5 Replies Latest reply on Feb 29, 2012 1:01 PM by MicahVillmow

    SDK 2.6 CPU FMA support bug?


      I have an Intel CPU where clinfo says:

      IEEE754-2008 fused multiply-add:         Yes
        Name:                                      Intel(R) Xeon(R) CPU       E5430  @ 2.66GHz


      I believe this CPU does not have FMA support as no Intel CPU has afaik? Isnt this a bug?


      So what happens when this function is used in a program?

        • Re: SDK 2.6 CPU FMA support bug?

          Software emulation.

            • Re: SDK 2.6 CPU FMA support bug?

              Yes, but wouldnt that cause programs to run slower. Also, what is the point of having such information about a hardware device when everything can be emulated.


              Actually Intel's own SDK does not show FMA support on the same CPU and the same kernel runs 30%-40% faster. Perhaps due to emulation?


              I think if the OpenCL code is auto-optimized to use FMA when it does not exist, it will naturally function slower. Then you will end up people talking about AMD's OpenCL implementation is slow and should be avoided. Do you understand the problem?

                • Re: SDK 2.6 CPU FMA support bug?

                  While running slow on the CPU is a problem for some customers, AMD's main focus is on GPU performance. Intel has to focus on their CPU platform to run as fast as possible, otherwise no-one would use it as many of the same algorithms can run faster on GPU's or accelerators. While we are working on improving CPU performance, it isn't as high a priority for us as it would be for our competitor.

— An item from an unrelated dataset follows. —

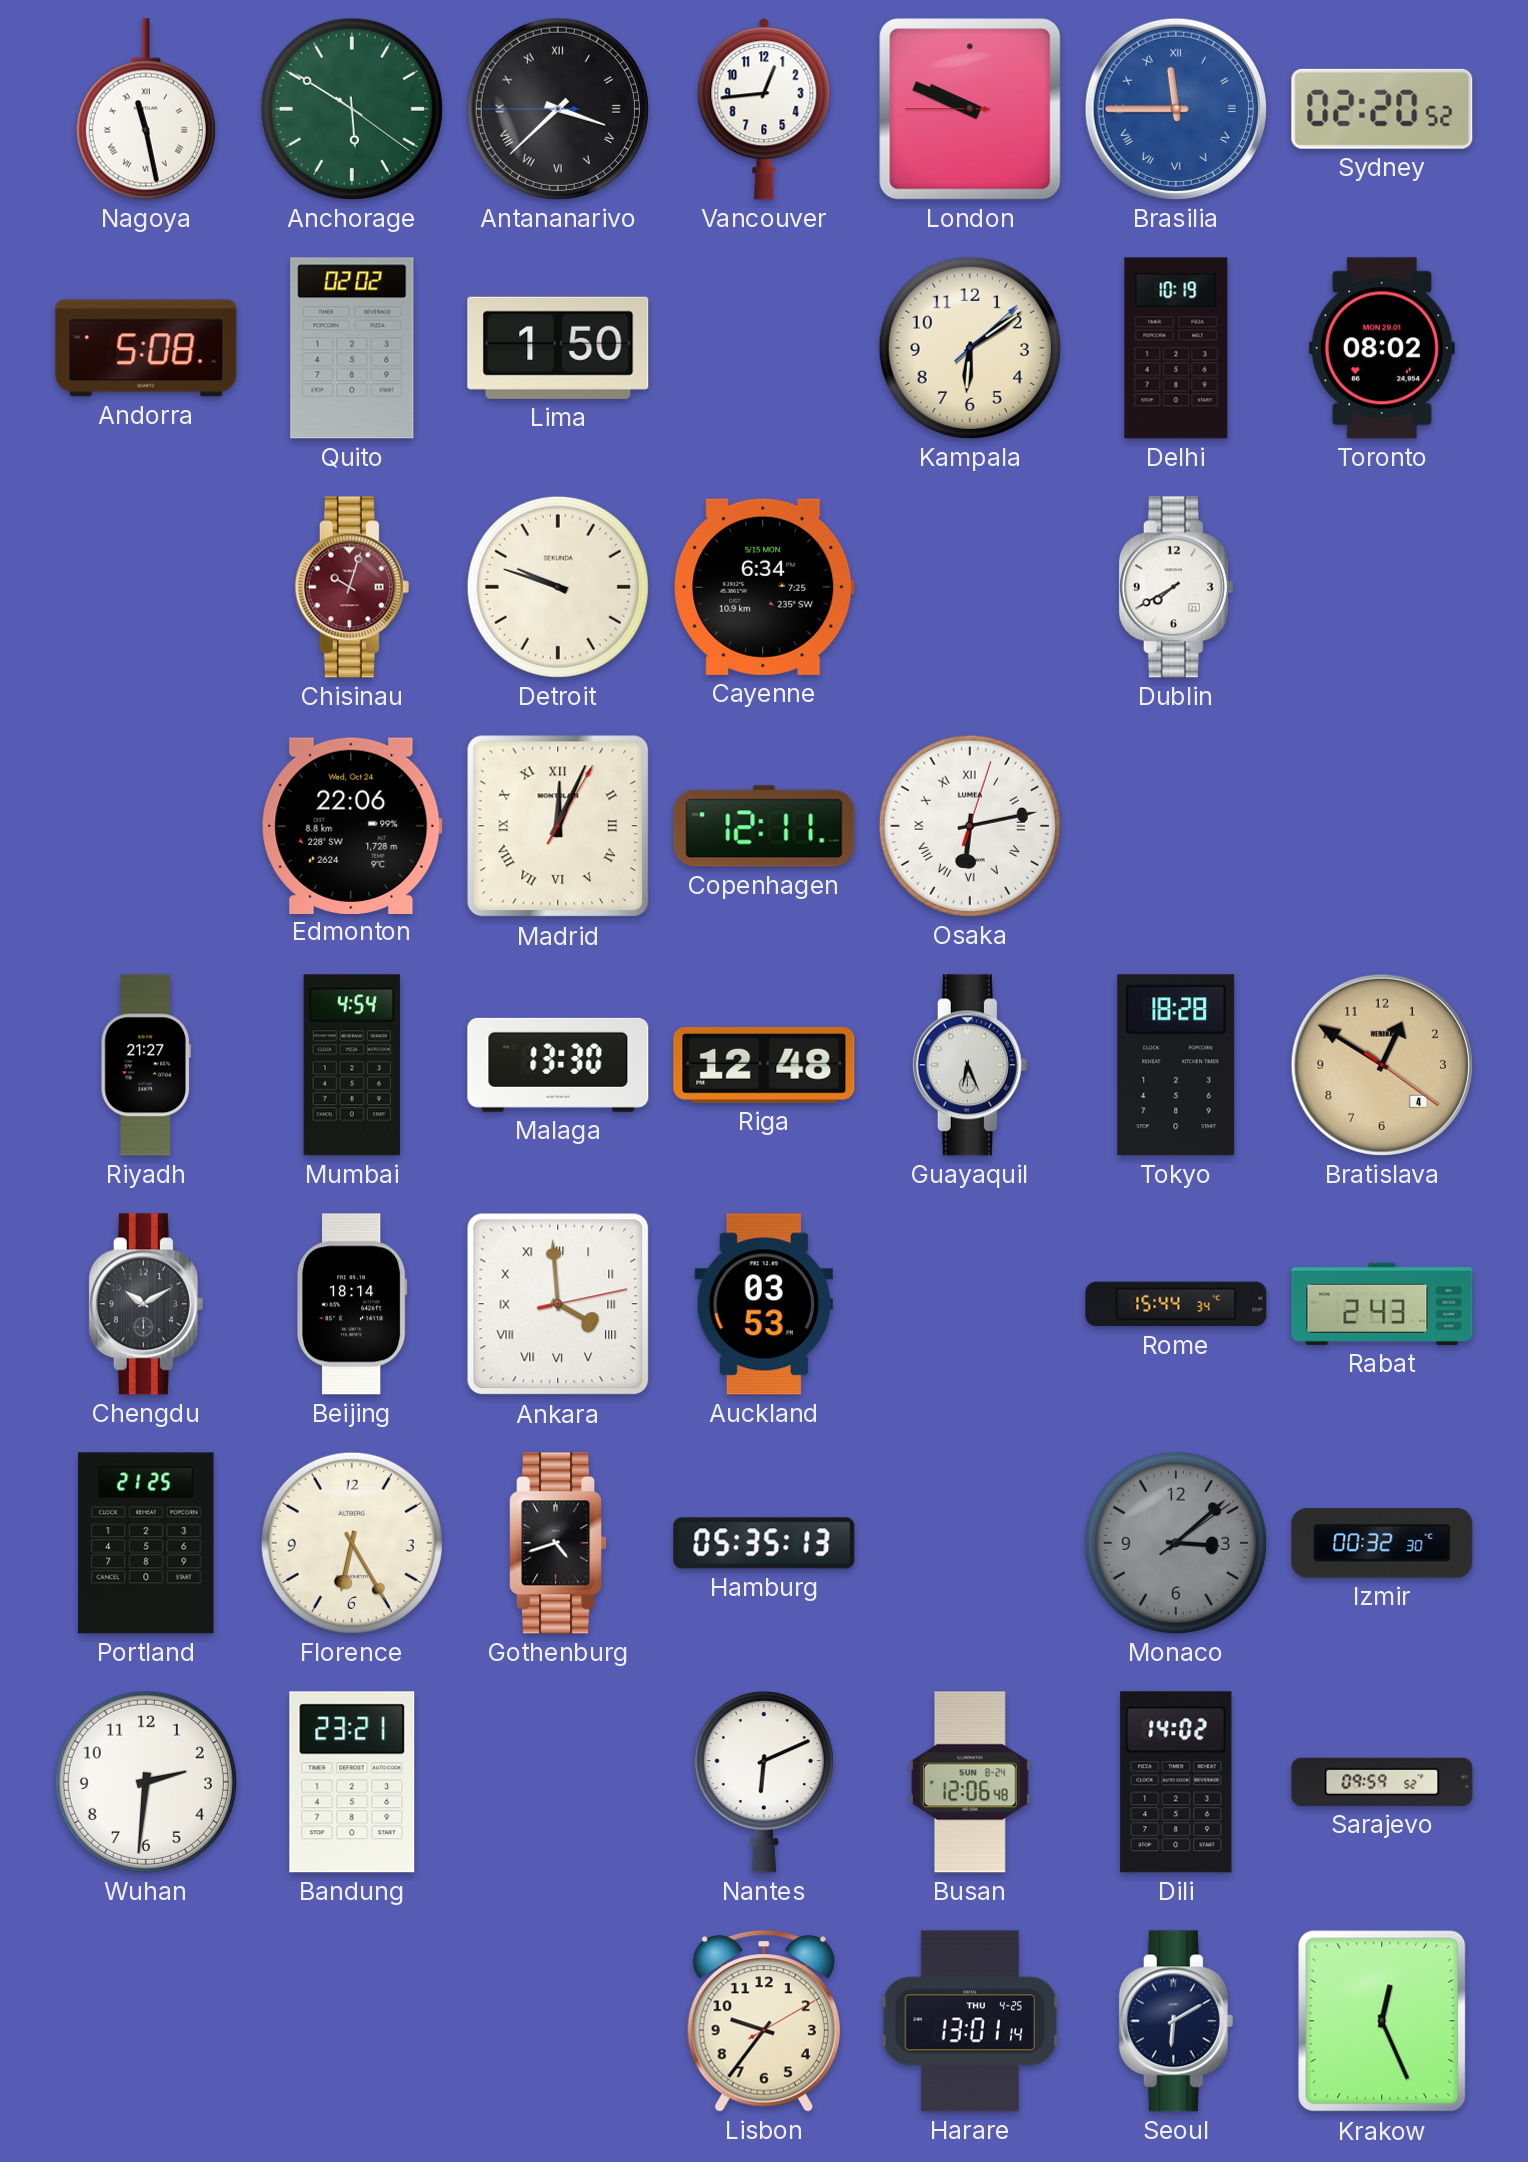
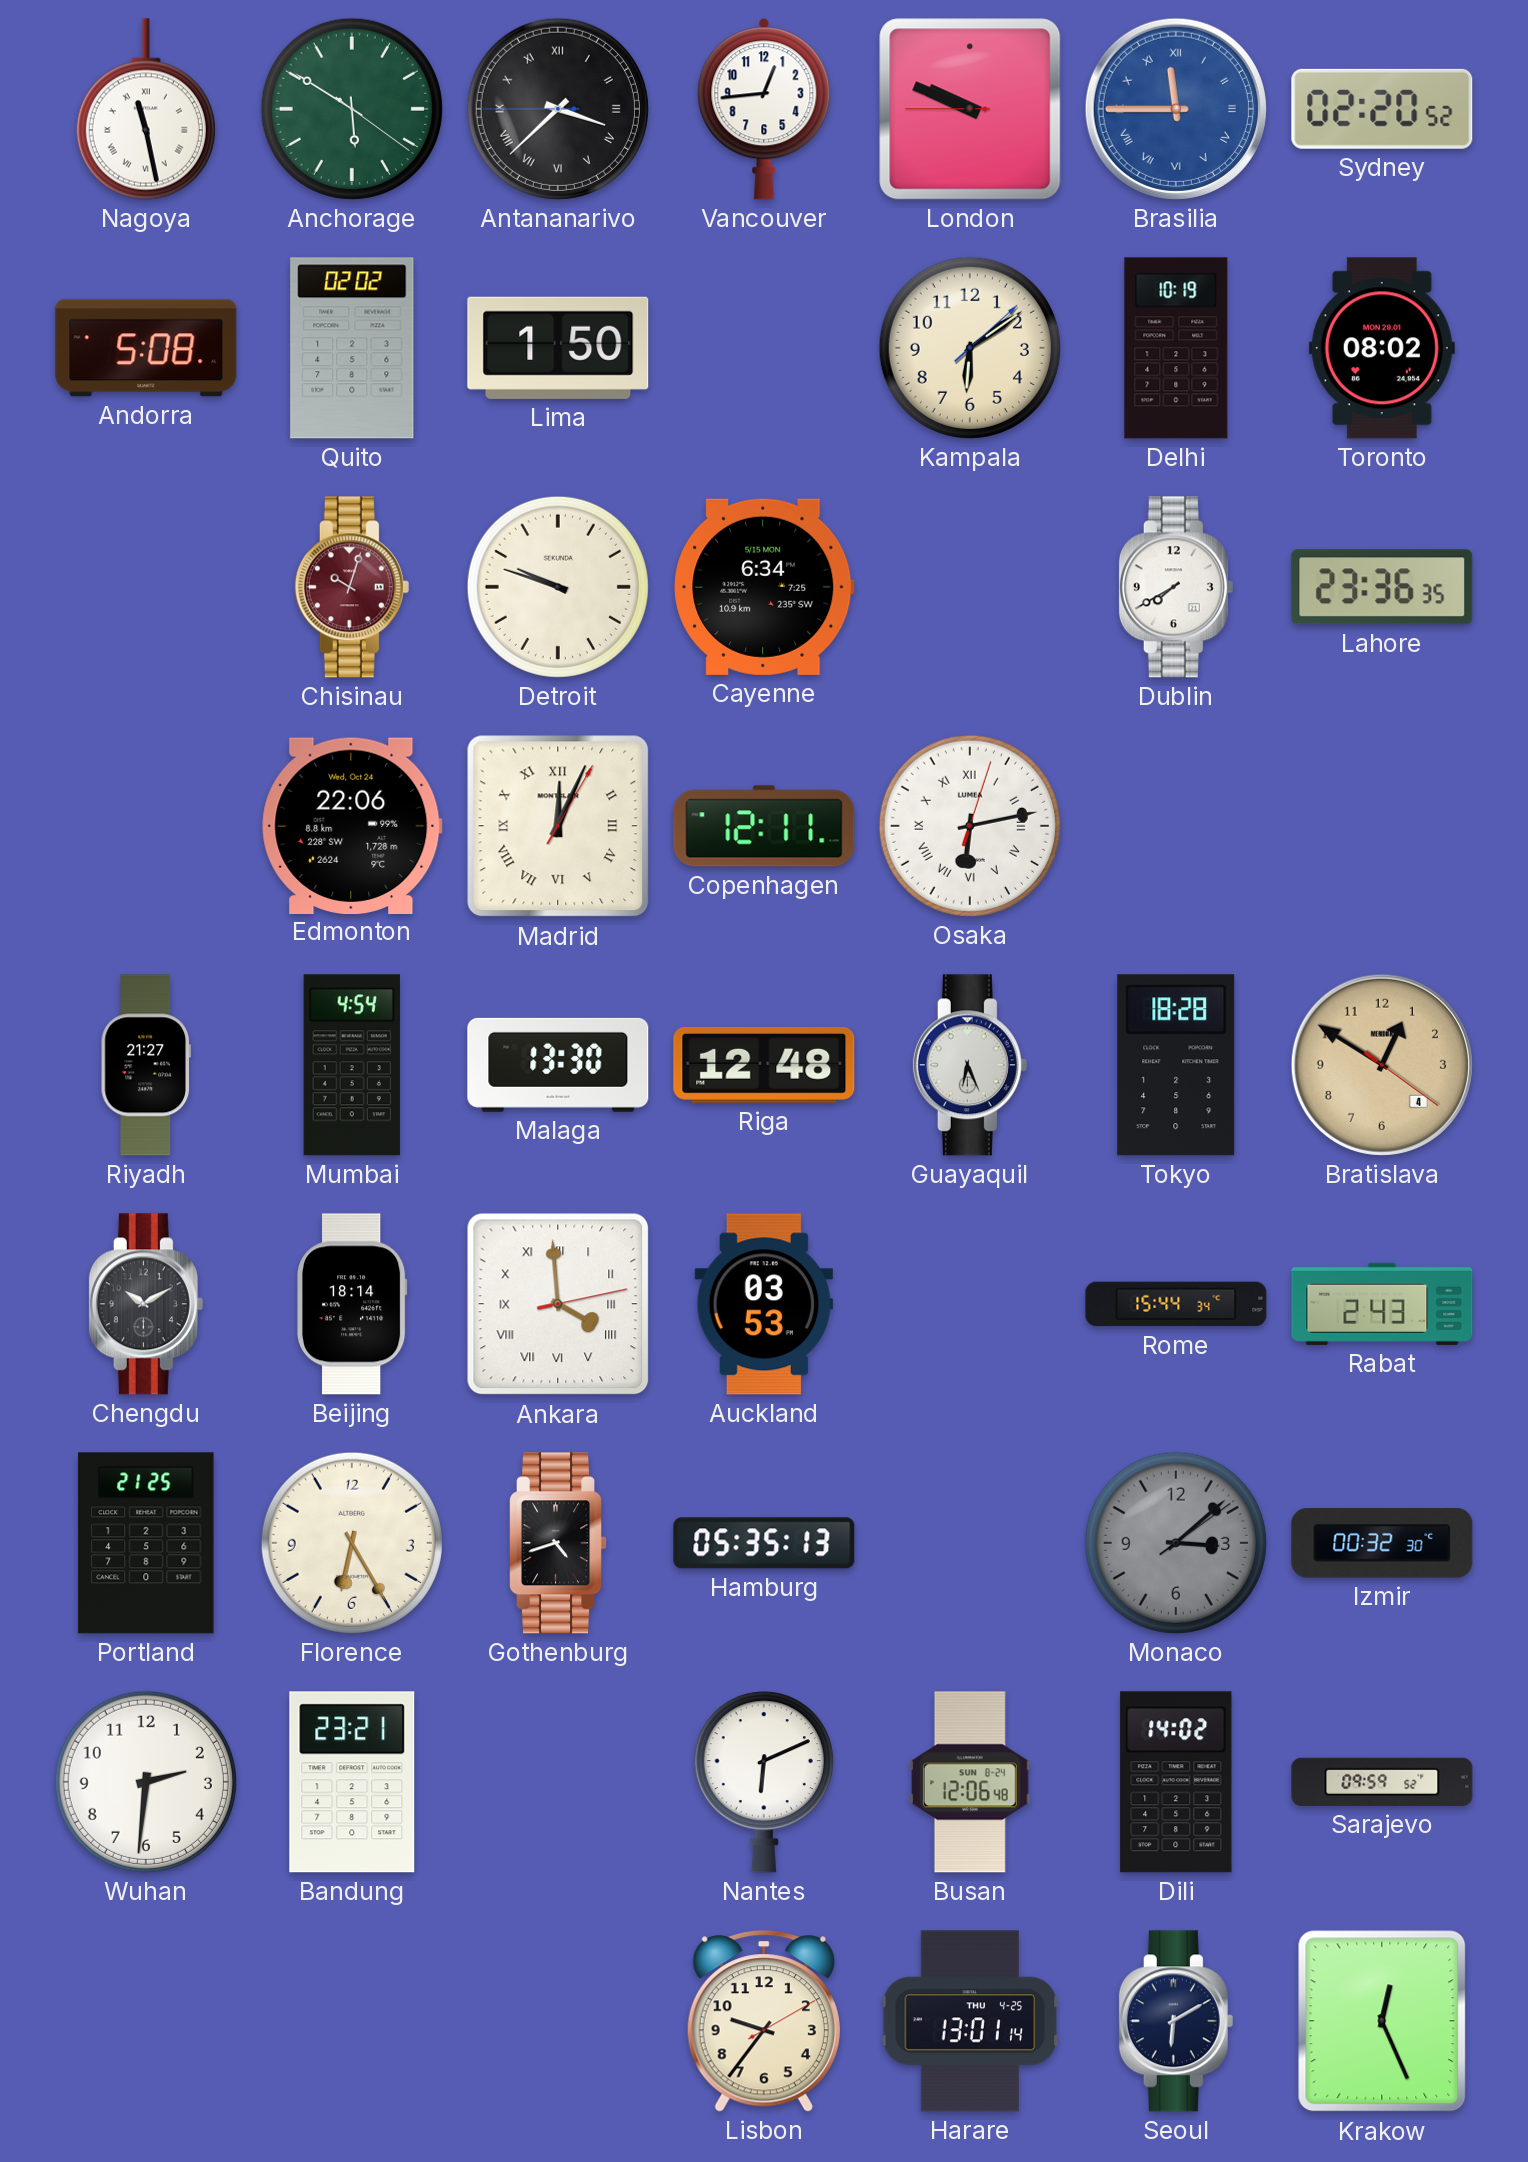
Lahore: none -> 23:36
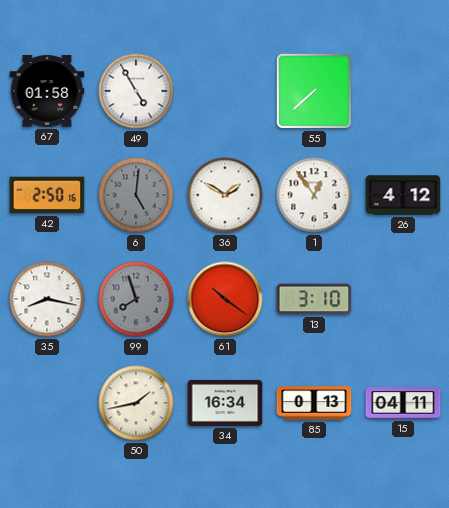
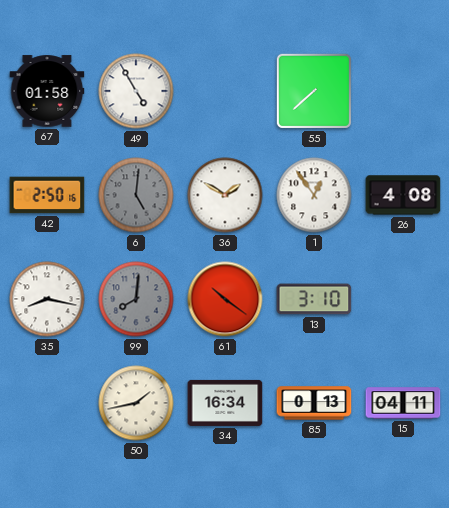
26: 4:12 -> 4:08
99: 7:57 -> 8:01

                    • Re: SDK 2.6 CPU FMA support bug?

                      I dont understand your thinking here. Because:


                      1- Putting an emulation feature takes more effort than simply not putting it. Therefore AMD could divert more time to OpenCL on GPU products. It is good that there is emulation (and Intel's SDK does that too as far as I can tell), but it is bad that the actual device is shown like it supports FMA natively.


                      2- OpenCL says:


                      Describes double precision floating-point capability of the OpenCL device.

                      for CL_DEVICE_DOUBLE_FP_CONFIG ... It is simply not a capability of the OpenCL device if it is emulated. Honestly, it is confusing...


                      For example, if I have code with fma() function, it still works with Intel SDK. But Intel SDK correctly reports the hardware capabilties. So I wont expect miracles because I think the device supports something which in reality it doesnt.



                      What if I made code which was using FMA but also using different optimizations for architectures which does not support it? and execute different kernel based on the information returned? When I query the device features, I will end up with "wrong" information...


                      I guess there is a reason why Intel decided to not show fake information...


                      3- AMD is also producing processors with many cores. I would have thought they would at least want to put a little bit more effort on getting things right.



                      In either case, I am just trying to point out why it is wrong to give this information, I try not to argue But this is in my opinion a bug...